Even greater progress came from Gemini-2.0 to Gemini-2.5. When Gemini-2.0 Pro was released, I said it was the best model; now, Gemini-2.5 has given more people that same feeling.

Then there is OpenAI’s earlier Deep Research and the image generation capabilities of the GPT-4o model...

Indeed, the best models remain Gemini, GPT, and Claude. I am increasingly certain they have formed a virtuous positive feedback loop: using high-quality data generated by their own models to improve the capabilities of their future models.

Others might still be barred from the gates of this "positive feedback."

I believe this "positive feedback" effect will continue for a while, but I am more inclined to believe that the speed of progress is lower than market expectations, and the gap is actually widening.

At the same time, this kind of "positive feedback" alone won't lead us into the next phase of modeling.

Hallucinations and Model Bugs

OpenAI's official o3 and o4-mini releases explicitly mentioned the issue of "increased hallucination rates." In actual use, I have discovered more strange "hallucinations." Often, the model's reasoning process shows it "knows" the correct answer, but it provides a wrong answer at the very end and cannot be corrected through dialogue.

Similarly, a recent update to GPT-4o was found to make the model's responses "sycophantic." OpenAI's official response essentially implied that when they added user feedback (👍 and 👎) into the post-training phase, this sycophancy occurred—the model stopped adhering to the "knowledge" it had previously been trained on.

Model instability—whether from updates or inherent randomness—is becoming the biggest obstacle to the large-scale adoption of models in practical applications.

If we broaden the definition and call all these errors "hallucinations," then what matters is not the "hallucination rate," but the "hallucination volume."

Previous comparisons between AI error rates and human error rates are fundamentally flawed: an AI with 99% accuracy but 100 times the efficiency of a human will commit ten times as many errors as a human with 90% accuracy.

This issue became increasingly prominent after I immersed myself in "vibe coding" almost around the clock: I had to constantly adjust my methods and slow down to give myself time to fix its mistakes.

This also applies to autonomous driving, AI diagnosis, and a range of other serious scenarios. With the introduction of AI, standards should also change. The safety we need is not just one standard deviation, but perhaps three to five or even more.

I believe this standard will eventually be met, but it won't be tomorrow, nor in three to six months, nor even in a year or two. Until that higher standard is reached, we are in a state of pain.

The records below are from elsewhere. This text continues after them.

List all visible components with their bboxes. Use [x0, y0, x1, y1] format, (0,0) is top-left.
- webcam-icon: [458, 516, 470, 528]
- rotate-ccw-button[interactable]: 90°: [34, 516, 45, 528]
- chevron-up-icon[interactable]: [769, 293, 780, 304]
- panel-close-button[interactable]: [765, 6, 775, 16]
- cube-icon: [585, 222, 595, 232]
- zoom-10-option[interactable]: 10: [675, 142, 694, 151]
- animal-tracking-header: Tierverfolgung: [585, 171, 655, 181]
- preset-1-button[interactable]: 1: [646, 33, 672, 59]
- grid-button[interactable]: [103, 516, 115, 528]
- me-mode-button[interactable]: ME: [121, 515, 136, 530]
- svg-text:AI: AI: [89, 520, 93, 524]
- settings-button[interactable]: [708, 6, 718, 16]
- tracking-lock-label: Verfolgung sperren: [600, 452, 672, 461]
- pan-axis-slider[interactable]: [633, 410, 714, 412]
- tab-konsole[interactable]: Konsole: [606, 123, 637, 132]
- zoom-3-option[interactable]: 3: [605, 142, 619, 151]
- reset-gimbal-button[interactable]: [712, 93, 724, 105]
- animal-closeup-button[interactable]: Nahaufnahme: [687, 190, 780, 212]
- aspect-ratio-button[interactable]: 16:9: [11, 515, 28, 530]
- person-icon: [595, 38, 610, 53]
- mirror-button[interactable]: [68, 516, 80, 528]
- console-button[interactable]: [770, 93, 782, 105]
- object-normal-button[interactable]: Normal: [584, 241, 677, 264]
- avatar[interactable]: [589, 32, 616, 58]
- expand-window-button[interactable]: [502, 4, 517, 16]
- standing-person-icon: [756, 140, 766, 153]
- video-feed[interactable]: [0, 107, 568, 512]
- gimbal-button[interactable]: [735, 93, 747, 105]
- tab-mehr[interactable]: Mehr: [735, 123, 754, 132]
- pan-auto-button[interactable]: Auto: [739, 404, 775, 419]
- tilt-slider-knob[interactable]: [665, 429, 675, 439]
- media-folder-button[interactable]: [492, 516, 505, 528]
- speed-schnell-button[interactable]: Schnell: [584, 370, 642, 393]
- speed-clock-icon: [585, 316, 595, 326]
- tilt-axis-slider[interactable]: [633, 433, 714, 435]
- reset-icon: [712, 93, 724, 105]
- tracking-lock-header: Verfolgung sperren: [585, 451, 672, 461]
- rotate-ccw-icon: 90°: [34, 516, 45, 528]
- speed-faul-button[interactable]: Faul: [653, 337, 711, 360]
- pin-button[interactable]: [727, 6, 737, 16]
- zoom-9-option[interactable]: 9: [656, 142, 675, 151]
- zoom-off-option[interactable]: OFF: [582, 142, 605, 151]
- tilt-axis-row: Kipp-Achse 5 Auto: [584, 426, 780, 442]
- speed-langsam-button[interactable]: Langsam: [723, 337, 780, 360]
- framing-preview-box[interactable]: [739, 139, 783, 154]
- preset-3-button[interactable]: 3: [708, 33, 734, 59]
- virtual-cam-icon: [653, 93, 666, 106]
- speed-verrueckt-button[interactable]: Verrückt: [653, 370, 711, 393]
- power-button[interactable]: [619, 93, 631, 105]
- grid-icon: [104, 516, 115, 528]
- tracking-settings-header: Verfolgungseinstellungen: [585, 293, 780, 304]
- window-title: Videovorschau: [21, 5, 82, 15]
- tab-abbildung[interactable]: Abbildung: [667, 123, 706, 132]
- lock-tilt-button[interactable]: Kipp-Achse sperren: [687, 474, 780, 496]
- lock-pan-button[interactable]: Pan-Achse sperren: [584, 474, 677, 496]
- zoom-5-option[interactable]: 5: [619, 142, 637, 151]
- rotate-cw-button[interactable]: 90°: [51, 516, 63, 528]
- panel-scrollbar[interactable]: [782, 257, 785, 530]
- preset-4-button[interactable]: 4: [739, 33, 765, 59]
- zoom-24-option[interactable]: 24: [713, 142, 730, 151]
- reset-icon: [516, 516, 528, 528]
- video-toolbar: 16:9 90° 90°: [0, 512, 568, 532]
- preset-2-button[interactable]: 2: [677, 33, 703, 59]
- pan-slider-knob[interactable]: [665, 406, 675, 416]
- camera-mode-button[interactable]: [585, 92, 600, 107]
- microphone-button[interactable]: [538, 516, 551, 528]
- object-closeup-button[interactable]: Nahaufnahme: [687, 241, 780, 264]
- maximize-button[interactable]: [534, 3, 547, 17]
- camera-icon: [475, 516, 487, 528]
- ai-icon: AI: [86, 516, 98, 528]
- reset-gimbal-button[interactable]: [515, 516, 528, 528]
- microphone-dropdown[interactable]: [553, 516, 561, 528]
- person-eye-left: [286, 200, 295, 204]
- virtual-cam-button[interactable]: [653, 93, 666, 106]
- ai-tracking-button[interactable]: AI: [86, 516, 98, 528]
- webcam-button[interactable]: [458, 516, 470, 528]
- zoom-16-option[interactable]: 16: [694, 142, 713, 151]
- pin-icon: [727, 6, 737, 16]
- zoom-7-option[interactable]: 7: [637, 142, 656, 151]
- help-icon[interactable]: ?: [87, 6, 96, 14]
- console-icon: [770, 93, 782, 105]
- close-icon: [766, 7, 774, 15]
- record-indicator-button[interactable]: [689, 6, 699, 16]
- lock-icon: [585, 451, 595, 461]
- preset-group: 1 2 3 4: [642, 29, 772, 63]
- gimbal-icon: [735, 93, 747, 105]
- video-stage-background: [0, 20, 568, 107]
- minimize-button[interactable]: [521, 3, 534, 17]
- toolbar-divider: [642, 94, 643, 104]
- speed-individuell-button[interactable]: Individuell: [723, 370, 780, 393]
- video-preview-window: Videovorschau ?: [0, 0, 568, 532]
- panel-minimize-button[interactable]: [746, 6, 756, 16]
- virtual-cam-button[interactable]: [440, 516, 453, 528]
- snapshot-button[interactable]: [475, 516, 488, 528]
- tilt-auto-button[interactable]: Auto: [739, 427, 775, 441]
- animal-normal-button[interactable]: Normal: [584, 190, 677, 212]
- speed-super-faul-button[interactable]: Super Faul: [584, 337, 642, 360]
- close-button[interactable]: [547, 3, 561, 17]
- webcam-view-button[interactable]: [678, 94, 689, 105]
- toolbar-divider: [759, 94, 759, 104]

Is This a Negative for Computing Power?

To some extent, yes. However, in an environment where market expectations have already been lowered significantly, some sentiments have become excessively pessimistic.

Every major breakthrough in information technology results from new algorithms superimposed on scale effects. Algorithms are a matter of luck and discovery, but scale always rises in steps. In this process, the best hardware always faces a supply shortage rather than a demand shortage. When I was cautious about NV (NVIDIA) in the second half of last year, I said it was facing technical hurdles. The adjustment of downstream spending plans caused by changes in product release cycles due to constant delays looks like demand issues, but is essentially a supply issue.

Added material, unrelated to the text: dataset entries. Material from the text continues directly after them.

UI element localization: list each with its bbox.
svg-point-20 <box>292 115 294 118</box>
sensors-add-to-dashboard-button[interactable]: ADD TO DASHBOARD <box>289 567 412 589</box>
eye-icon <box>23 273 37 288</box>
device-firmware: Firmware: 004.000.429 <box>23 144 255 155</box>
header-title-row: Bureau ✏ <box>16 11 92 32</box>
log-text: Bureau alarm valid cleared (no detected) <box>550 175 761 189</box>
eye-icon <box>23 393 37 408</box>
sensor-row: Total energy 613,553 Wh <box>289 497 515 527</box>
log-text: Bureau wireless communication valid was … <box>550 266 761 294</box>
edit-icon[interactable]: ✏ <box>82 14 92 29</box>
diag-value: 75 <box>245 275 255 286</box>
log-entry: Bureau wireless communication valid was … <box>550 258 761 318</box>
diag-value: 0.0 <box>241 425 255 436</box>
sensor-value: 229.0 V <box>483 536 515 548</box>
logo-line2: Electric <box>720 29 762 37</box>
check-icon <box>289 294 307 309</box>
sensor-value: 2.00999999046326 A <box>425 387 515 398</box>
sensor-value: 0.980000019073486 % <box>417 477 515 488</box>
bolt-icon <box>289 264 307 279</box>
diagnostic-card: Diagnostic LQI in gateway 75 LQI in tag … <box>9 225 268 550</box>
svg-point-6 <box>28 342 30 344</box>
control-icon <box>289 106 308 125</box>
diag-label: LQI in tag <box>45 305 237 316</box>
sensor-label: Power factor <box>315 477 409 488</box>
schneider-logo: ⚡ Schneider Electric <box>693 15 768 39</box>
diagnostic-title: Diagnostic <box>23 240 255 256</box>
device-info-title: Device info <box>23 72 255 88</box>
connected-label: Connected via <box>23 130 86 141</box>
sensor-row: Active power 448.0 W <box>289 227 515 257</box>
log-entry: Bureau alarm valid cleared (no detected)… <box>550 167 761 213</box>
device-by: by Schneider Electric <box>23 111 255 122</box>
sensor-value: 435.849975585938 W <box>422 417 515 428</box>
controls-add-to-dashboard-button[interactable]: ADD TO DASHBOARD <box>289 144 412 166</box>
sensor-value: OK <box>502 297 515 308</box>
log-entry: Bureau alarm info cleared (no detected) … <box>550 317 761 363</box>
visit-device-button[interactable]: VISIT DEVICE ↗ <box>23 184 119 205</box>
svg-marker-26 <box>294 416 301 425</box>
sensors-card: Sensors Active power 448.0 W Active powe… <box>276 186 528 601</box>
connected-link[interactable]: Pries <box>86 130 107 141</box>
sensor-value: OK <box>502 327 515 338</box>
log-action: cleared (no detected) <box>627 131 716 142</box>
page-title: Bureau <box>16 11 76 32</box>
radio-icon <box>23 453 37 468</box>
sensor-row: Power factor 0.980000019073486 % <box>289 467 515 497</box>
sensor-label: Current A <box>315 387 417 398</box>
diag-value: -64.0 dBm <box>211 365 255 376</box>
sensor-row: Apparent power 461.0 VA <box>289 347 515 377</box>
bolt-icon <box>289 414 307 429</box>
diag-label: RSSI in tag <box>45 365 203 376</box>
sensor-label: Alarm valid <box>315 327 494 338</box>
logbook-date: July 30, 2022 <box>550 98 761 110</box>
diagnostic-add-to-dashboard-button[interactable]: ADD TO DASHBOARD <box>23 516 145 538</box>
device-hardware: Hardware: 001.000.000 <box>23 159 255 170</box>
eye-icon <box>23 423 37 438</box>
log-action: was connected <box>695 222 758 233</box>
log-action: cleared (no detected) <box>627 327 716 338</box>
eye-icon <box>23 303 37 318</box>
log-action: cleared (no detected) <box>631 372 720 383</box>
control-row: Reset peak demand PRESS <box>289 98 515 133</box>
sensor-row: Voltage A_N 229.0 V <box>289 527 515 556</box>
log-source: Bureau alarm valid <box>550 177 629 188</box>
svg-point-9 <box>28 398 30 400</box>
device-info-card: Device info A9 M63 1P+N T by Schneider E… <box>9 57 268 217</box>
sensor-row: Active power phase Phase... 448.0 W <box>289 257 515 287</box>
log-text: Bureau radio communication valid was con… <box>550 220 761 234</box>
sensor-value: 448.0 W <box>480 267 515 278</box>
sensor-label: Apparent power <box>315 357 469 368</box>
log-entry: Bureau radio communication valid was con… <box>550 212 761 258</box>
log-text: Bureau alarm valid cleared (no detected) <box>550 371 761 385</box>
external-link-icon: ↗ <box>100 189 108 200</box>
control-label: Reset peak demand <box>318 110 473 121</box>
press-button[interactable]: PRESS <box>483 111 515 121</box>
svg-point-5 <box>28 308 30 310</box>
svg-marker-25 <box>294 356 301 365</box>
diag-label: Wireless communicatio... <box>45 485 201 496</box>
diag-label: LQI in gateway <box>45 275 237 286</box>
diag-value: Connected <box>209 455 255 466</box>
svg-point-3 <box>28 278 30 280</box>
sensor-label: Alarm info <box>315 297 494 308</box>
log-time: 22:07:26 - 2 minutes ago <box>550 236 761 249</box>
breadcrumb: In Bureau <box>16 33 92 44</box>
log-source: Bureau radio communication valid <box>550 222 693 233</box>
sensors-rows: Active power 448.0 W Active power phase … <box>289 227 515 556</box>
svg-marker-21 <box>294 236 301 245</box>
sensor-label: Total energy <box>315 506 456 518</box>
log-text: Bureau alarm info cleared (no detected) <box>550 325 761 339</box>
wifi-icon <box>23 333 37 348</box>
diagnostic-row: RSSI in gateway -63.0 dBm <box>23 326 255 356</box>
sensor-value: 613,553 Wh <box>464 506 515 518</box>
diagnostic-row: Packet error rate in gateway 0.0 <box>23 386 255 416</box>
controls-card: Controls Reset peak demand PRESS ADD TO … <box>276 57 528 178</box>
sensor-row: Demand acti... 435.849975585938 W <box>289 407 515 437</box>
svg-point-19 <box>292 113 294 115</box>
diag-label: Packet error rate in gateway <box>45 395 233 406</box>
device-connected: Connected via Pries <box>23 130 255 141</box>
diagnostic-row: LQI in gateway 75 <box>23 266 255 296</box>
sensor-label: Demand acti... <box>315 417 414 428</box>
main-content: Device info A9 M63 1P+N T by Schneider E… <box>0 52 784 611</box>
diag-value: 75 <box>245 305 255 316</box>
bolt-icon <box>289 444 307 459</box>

Yet, during the accumulation period needed to break through to the next stage, the best computing power remains a scarce commodity because it represents greater certainty and lower total cost of ownership and time cost.

It is about computing "capability," not just simple "compute power."

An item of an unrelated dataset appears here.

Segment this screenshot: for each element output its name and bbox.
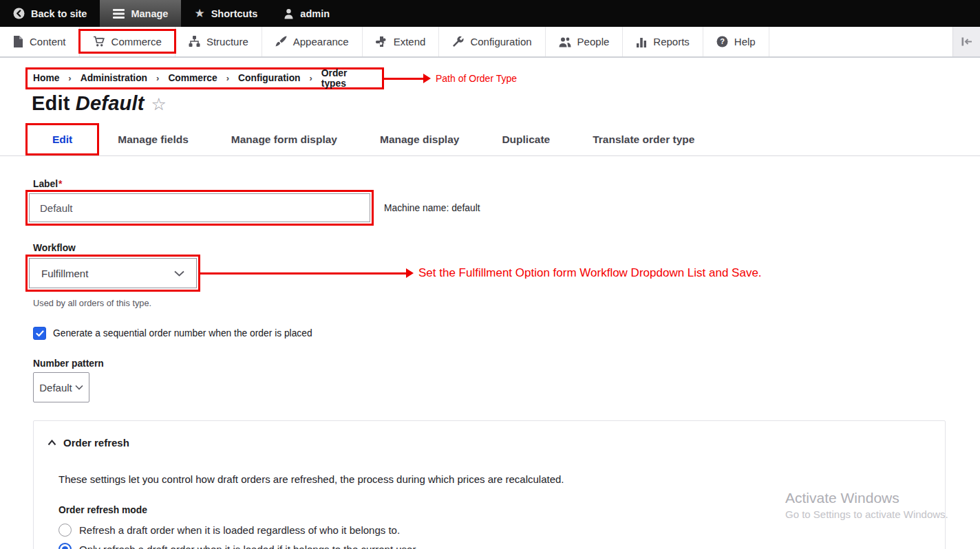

As the volatility from short-term external shocks stabilizes, the trend of divergence between the physical and virtual sectors may become clearer. Under the dual effects of an expected global real economy downturn, rising living costs, and model bottlenecks, there may be no trend-based opportunities for a while—only opportunities brought by price fluctuations. However, "infrastructure investment" intended for the next stage of breakthroughs will likely continue to provide higher certainty.

Efforts coming from improving "quality" rather than "quantity" still possess a higher barrier to entry.